Dès la façade de cette ancienne banque en déshérence, le ton est donné. Et l’esprit belliqueux le dispute aux ténèbres. Près d’une porte condamnée, le texte de Fanny Durand ouvre les hostilités, se détachant sur fond d’un noir de meudon qui semble badigeonné à la hâte. Ce fragment des Chroniques pour Penthésilée exhorte le regardeur à s’adonner à un rite guerrier mais charnel, héritage des lointaines amazones et de leur sensualité mortelle. Sur l’autre pan de façade, on tombe nez-à-nez avec le regard de pierre des Tyché, créatures divines antiques dont la fine couverture de verre pilé contraste avec leur froide beauté, avertissement au vandale qui voudrait les déloger. Ce dispositif, inspiré des grandes heures du militantisme radical, fait directement écho aux barricades de Vorago. L’image vidéo qui projette son pale halo à travers la vitre opalescente prend, en effet, son ancrage sur un événement historique. En 2012 dans les Asturies, des mineurs se sont révoltés contre le pouvoir central. C’est un récit politique, mais surtout social qui se révèle alors.
Cette question du corps collectif est à l’essence même du projet des Ateliers Vortex. Fanny Durand, Thomas Fontaine, Fiona Lindron et Annelise Ragno, tous diplômés des beaux-arts de Dijon, se sont unis autour d’une même idée : c’est la somme de leurs individualités qui fait leur force et par là même, celle du lieu d’expositions, d’échanges, d’idées, de créations et de partages qu’ils ont créé.

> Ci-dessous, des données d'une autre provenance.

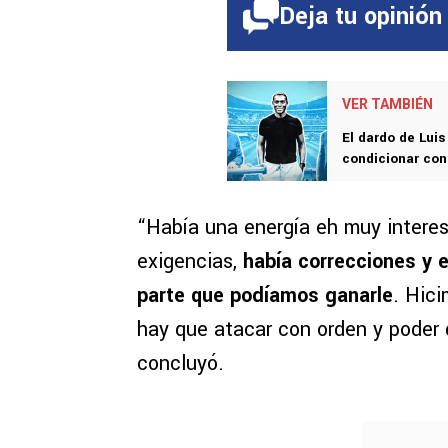
Deja tu opinión
VER TAMBIÉN
El dardo de Lui
condicionar con
“Había una energía eh muy interes
exigencias,
había correcciones y 
parte que podíamos ganarle
. Hic
hay que atacar con orden y poder 
concluyó.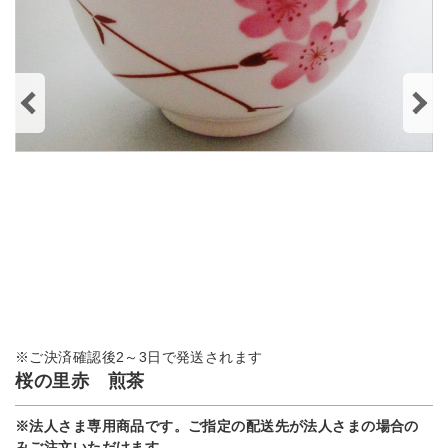
※ご決済確認後2～3日で発送されます
桜の里赤 煎茶
※法人さま専用商品です。ご指定の配送先が法人さまの場合の
みご注文いただけます。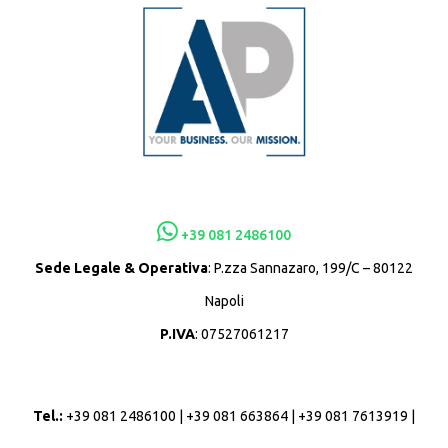
+39 081 2486100
Sede Legale & Operativa
: P.zza Sannazaro, 199/C – 80122
Napoli
P.IVA
: 07527061217
Tel.:
+39 081 2486100 | +39 081 663864 | +39 081 7613919 |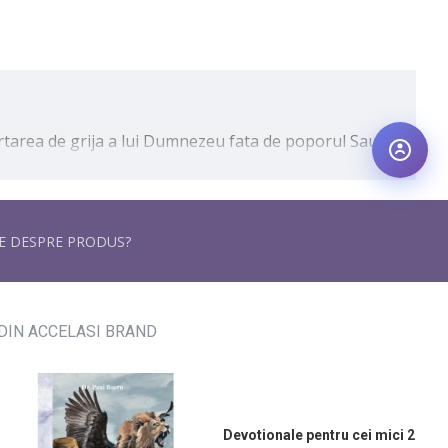
rtarea de grija a lui Dumnezeu fata de poporul Sau,
cartilor biblice Daniel si Neemia, carti care descriu
RE DESPRE PRODUS?
e.
DIN ACCELASI BRAND
te informatii istorice si culturale.
Devotionale pentru cei mici 2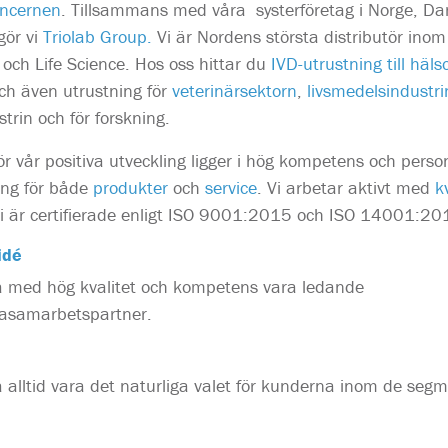
oncernen
. Tillsammans med våra systerföretag i Norge, D
gör vi
Triolab Group.
Vi är Nordens största distributör inom
 och Life Science. Hos oss hittar du
IVD-utrustning till häls
ch även utrustning för
veterinärsektorn
,
livsmedelsindustri
trin och för forskning.
r vår positiva utveckling ligger i hög kompetens och person
ng för både
produkter
och
service
. Vi arbetar aktivt med
k
i är certifierade enligt ISO 9001:2015 och ISO 14001:20
idé
a med hög kvalitet och kompetens vara ledande
kasamarbetspartner.
a alltid vara det naturliga valet för kunderna inom de segm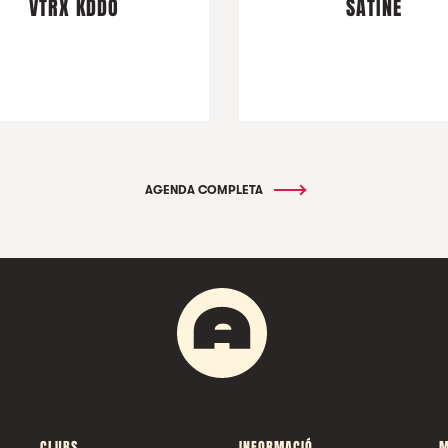
VTRX KDDO
SATINE
AGENDA COMPLETA
CLUBS
INFORMACIÓ
M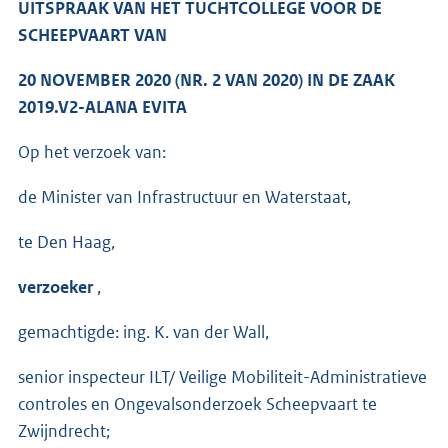
UITSPRAAK VAN HET TUCHTCOLLEGE VOOR DE
SCHEEPVAART VAN
20 NOVEMBER 2020 (NR. 2 VAN 2020) IN DE ZAAK
2019.V2-ALANA EVITA
Op het verzoek van:
de Minister van Infrastructuur en Waterstaat,
te Den Haag,
verzoeker
,
gemachtigde: ing. K. van der Wall,
senior inspecteur ILT/ Veilige Mobiliteit-Administratieve
controles en Ongevalsonderzoek Scheepvaart te
Zwijndrecht;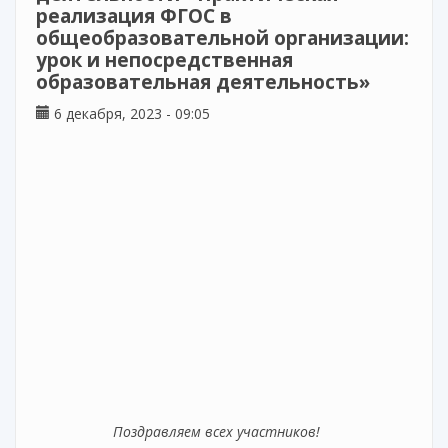
реализация ФГОС в
общеобразовательной организации:
урок и непосредственная
образовательная деятельность»
6 декабря, 2023 - 09:05
Поздравляем всех участников!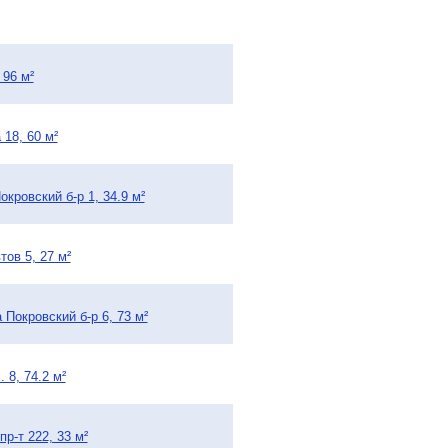
 96 м²
18, 60 м²
кровский б-р 1, 34.9 м²
ов 5, 27 м²
Покровский б-р 6, 73 м²
 8, 74.2 м²
р-т 222, 33 м²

La notion de corps social et son pendant individuel sont omniprésents dans l’exposition. Dès l’entrée, le visiteur se retrouve pris au piège d’un double miroir : celui de ce doux visage anonyme qui semble se refléter et de sa propre image qu’il serait séduisant de projeter sur le panneau laissé vacant. Mais la tentation d’identification est rendue malaisée par la nature même de cette figure au titre éloquent. Derrière This person does not exist se cache un site internet éponyme, qui, à chaque ouverture, confronte l’internaute à un nouveau portrait irréel, mais au naturel troublant. Faisant volte-face pour se détourner de ces regards jumeaux, le spectateur est à nouveau confronté à la présence de personnages ambiguës, dont la mise en scène se trouve à la convergence du virtuel et du réel. Par l’embrasure d’une fenêtre donnant sur un couloir, il découvreainsi une suite de portraits, qui, s’ils se présentent comme les avatars d’un jeu vidéo, sèment le trouble par l’authenticité de leurs traits et leur caractère commun. Sommes-nous donc ces pantins anonymes, à la merci d’un utilisateur oisif, ou les maîtres de notre propre identité ?
Retour dans la salle, où, aux côtés de l’image métallique d’un tsar déboulonné, pendue à la renverse comme pour accentuer son désaveu, le gaufrage papier d’Annelise Ragno convoque à nouveau la vision du poète. L’oeil était dans la tombe et regardait Caïn2. En contrebas, une armée de christophines, végétaux ventrus aux pédoncules levés vers la lumière, introduit la nature et le vivant dans l’espace d’exposition.Ces nouvelles références invitent l’observateur à prêter aux œuvres une autre intentionnalité : celle des vestiges d’un culte antique immémorial. Offrandes de fruits, icônes déchues, fantôme géologique et cette couronne dorée posée à même le sol dans ce qui se révèle alors être le saint des saints, font corps dans une même universalité.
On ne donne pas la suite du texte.